Macromedia, a maker of Web-design software, said Friday that a jury had awarded it damages of $4.9 million in a patent-infringement suit against Adobe Systems, one of several legal disputes between the two companies.
Macromedia's lawsuit arose from a patent-infringement action brought against the San Francisco-based company by Adobe. On May 2, Adobe said it was awarded damages of $2.8 million in that lawsuit, which dealt with different patents than those covered by Macromedia's counterclaim.
"The score is now Adobe-1, Macromedia-1, customers-0," Rob Burgess, Macromedia's chairman and chief executive, said in a statement. The company declined further comment through a representative.

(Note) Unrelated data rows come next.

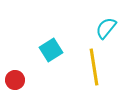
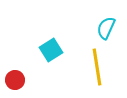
cyan semicircle: rotated 15 degrees counterclockwise
yellow line: moved 3 px right
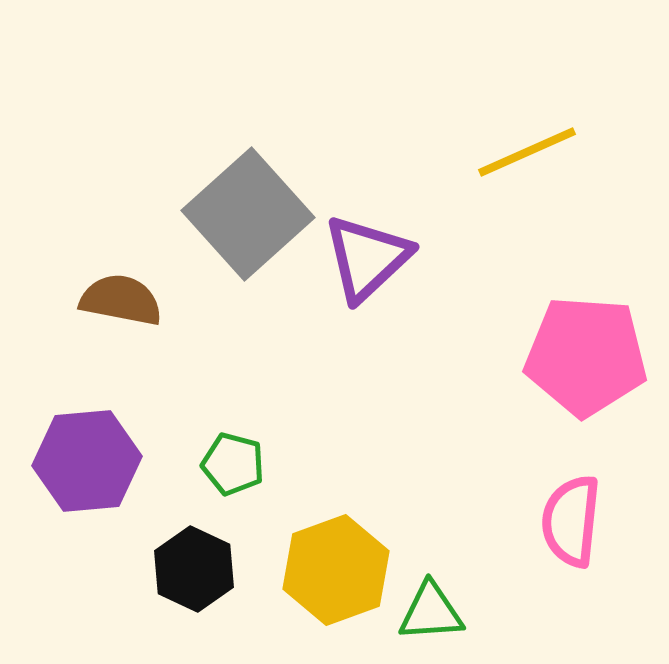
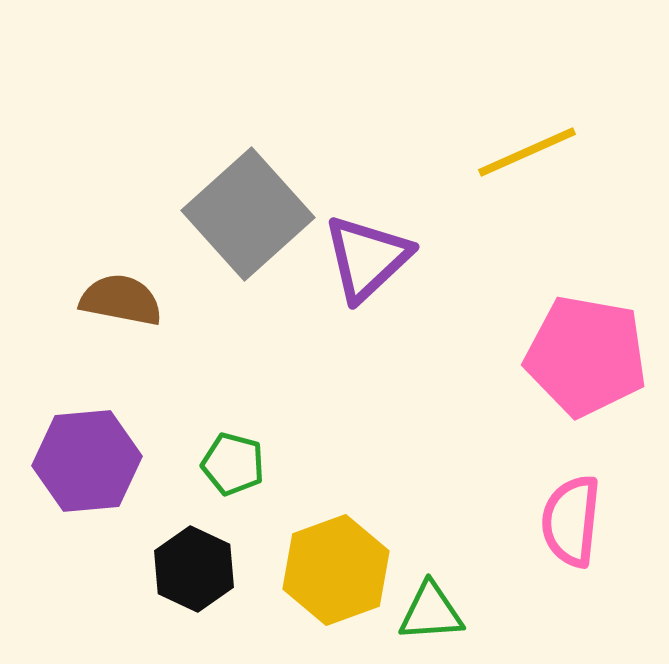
pink pentagon: rotated 6 degrees clockwise
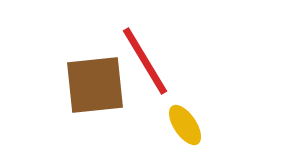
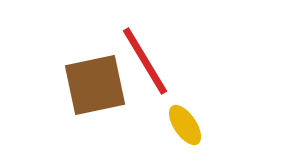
brown square: rotated 6 degrees counterclockwise
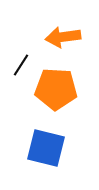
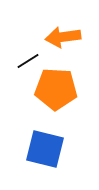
black line: moved 7 px right, 4 px up; rotated 25 degrees clockwise
blue square: moved 1 px left, 1 px down
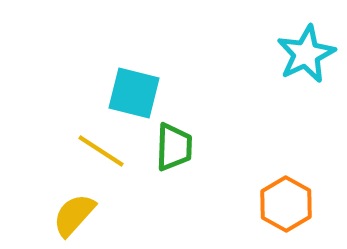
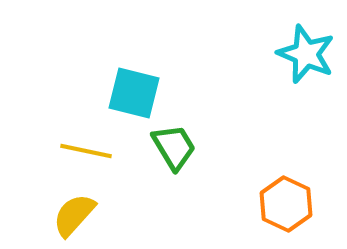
cyan star: rotated 24 degrees counterclockwise
green trapezoid: rotated 33 degrees counterclockwise
yellow line: moved 15 px left; rotated 21 degrees counterclockwise
orange hexagon: rotated 4 degrees counterclockwise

Macromedia's counterclaims were based on three patents the company said were infringed by Adobe's Illustrator, a graphics program, and Adobe Premiere, a video-editing tool.
Adobe's original suit was based on its patents for technology used to display multiple sets of information on the same area of a computer screen. On Friday, Macromedia said it intended to appeal the verdict in that case.
Still another patent-infringement lawsuit, filed in October 2001 by Macromedia against Adobe, is scheduled to go to trial in June 2003. That suit is related to patents for Web authoring and the creation of tables within documents and Web pages.
Officials at San Jose, Calif.-based Adobe could not immediately be reached for comment.